I think we all have prejudices and stereotypes. In some ways, it is a survival instinct. We try to separate the “good” from the “bad” and those who are in “our group” from those who are not in “our group”. It gives us a sense of safety and security, even if this sense is mostly a delusion. I think all minorities and groups who are persecuted by society benefit from “circling the wagons”, so to speak, in order to get support from those who are of like minds, hearts, and bodies, and gaining power from being in a group.

Now, I say all this right off because I really think that, although religious groups can do these things, and maybe some of them do, I don’t think they are really any different than any other group in as far as whether or not they are religious. Now that’s not to say that if they are made up of people who are already very prejudiced and stereotypical, that they won’t reflect those traits in their religious group, but the prejudice and stereotypes do not originate from the religion.

Coming from a religious background as I have, I must say I have learned a lot of very good lessons through the church. I’ve learned to care for the hungry, the homeless, disaster victims, those who suffer from the ravages of war, those who are persecuted because of their race, sex, religion, etc. And yes, discrimination does still exist in our world, and in the church, and this problem is mostly due to one thing: reverence for the canon of scripture.

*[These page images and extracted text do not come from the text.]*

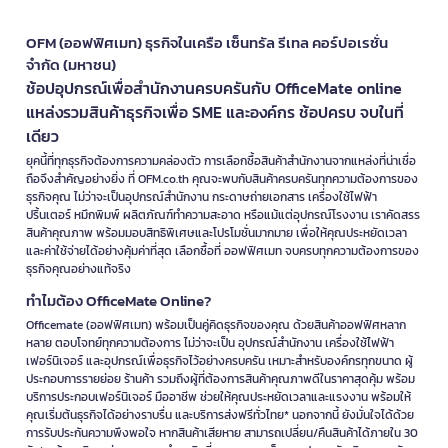
OFM (ออฟฟิศเมท) ธุรกิจในเครือ เซ็นทรัล รีเทล คอร์ปอเรชั่น
จำกัด (มหาชน)
ช้อปอุปกรณ์เพื่อสำนักงานครบครันกับ OfficeMate online
แหล่งรวมสินค้าธุรกิจเพื่อ SME และองค์กร ช้อปครบ จบในที่
เดียว
ยุคนี้ที่ทุกธุรกิจต้องการความคล่องตัว การเลือกซื้อสินค้าสำนักงานจากแหล่งที่น่าเชื่อ
ถือจึงสำคัญอย่างยิ่ง ที่ OFM.co.th คุณจะพบกับสินค้าครบครันทุกความต้องการของ
ธุรกิจคุณ ไม่ว่าจะเป็นอุปกรณ์สำนักงาน กระดาษถ่ายเอกสาร เครื่องใช้ไฟฟ้า
ปริ้นเตอร์ หมึกพิมพ์ ผลิตภัณฑ์ทำความสะอาด หรือแม้แต่อุปกรณ์โรงงาน เราคัดสรร
สินค้าคุณภาพ พร้อมมอบสิทธิพิเศษและโปรโมชั่นมากมาย เพื่อให้คุณประหยัดเวลา
และค่าใช้จ่ายได้อย่างคุ้มค่าที่สุด เลือกซื้อที่ ออฟฟิศเมท จบครบทุกความต้องการของ
ธุรกิจคุณอย่างแท้จริง
ทำไมต้อง OfficeMate Online?
Officemate (ออฟฟิศเมท) พร้อมเป็นคู่คิดธุรกิจของคุณ ด้วยสินค้าออฟฟิศหลาก
หลาย ตอบโจทย์ทุกความต้องการ ไม่ว่าจะเป็น อุปกรณ์สำนักงาน เครื่องใช้ไฟฟ้า
เฟอร์นิเจอร์ และอุปกรณ์เพื่อธุรกิจไว้อย่างครบครัน เหมาะสำหรับองค์กรทุกขนาด ผู้
ประกอบการรายย่อย ร้านค้า รวมถึงผู้ที่ต้องการสินค้าคุณภาพดีในราคาสุดคุ้ม พร้อม
บริการประกอบเฟอร์นิเจอร์ มืออาชีพ ช่วยให้คุณประหยัดเวลาและแรงงาน พร้อมให้
คุณเริ่มต้นธุรกิจได้อย่างราบรื่น และบริการส่งฟรีทั่วไทย* นอกจากนี้ ยังมั่นใจได้ด้วย
การรับประกันความพึงพอใจ หากสินค้าเสียหาย สามารถเปลี่ยน/คืนสินค้าได้ภายใน 30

Scripture contains some pretty harsh things said against homosexuals, and even worse, these things have been blown way out of proportion by our culture in America and across the world. Homophobia is rampant everywhere. That is a challenge for today’s society that still must be overcome.

I want to end with the greatest thing that religion, my religion, has taught me. The man, Jesus of Nazareth, was the greatest man that ever lived. Anyone that has any doubts should read the New Testament Gospels of Matthew, Mark, Luke and John. These four books will give four different, sometimes overlapping, perspectives on who Jesus was, who he claimed to be, and what he means to Christians. I can tell you in short that Christians believe Jesus to be the Prince of Peace, Holy Lamb of God, Son of God, sitting at the Father’s Right Hand in Power and in Truth. Christians believe that in dying on the Cross in complete innocence, Jesus paid the ultimate price for the sins of the world, thus enabling us all to attain everlasting grace and peace. Salvation is something that is hard to comprehend without faith, but basically it is the attainment of forgiveness for guilt and condemnation that we earn by falling short each and every day of what we could be, what we were born to be, what God created us to be. With salvation and God’s grace and forgiveness, we can come a little closer to becoming his vision for our lives.